Marge
P-38 Lightning · Various (multiple P-38s carried the name)
America's top ace flew with his girlfriend's portrait on the nose. He was killed the day of Hiroshima.
Major Richard Ira "Dick" Bong was America's highest-scoring ace, with forty confirmed aerial victories in the Pacific Theater. He flew P-38 Lightnings, and every one of them carried the same image on its nose: a realistic colorized photograph of a young woman named Marjorie Ann Vattendahl.
Bong met Vattendahl in late 1943 while home on leave in Superior, Wisconsin. He carried a wallet-sized photo of her everywhere. A buddy helped him apply the portrait as a decal to his P-38, and the image of "Marge" flew into combat over New Guinea, the Philippines, and Borneo.
It was not a pin-up illustration. It was not a cartoon mascot. It was the actual face of the woman he loved, blown up from a wallet photo and pasted onto the nose of a fighter aircraft that killed forty enemy pilots. The intimacy of the image made it unique among nose art: this was not fantasy or bravado. This was a specific person, looking back at anyone who stood in front of the aircraft.

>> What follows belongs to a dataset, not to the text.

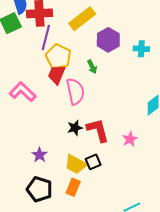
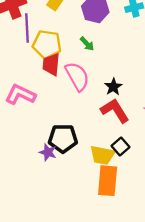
black star: (75, 128) -> (113, 87), moved
purple star: (40, 155) -> (48, 152), moved
orange rectangle: (73, 187) -> (108, 181), size x1.5
black pentagon: (39, 189) -> (63, 138), moved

Bong received the Medal of Honor from General Douglas MacArthur in December 1944. He married Marjorie on February 10, 1945, in a ceremony at Concordia Lutheran Church in Superior.
On August 6, 1945, the same day the Enola Gay dropped the atomic bomb on Hiroshima, Major Richard Bong was killed testing a Lockheed P-80 Shooting Star jet fighter at Burbank, California. The engine flamed out on takeoff. Bong ejected but was too low for his parachute to open. He was twenty-four years old. He and Marjorie had been married less than six months.
In 2024, a Pacific Wrecks expedition located the wreckage of one of Bong's P-38s, the one that had crashed in March 1944 due to engine failure. The pilot had bailed out safely. Marge's face had been in the jungle for eighty years.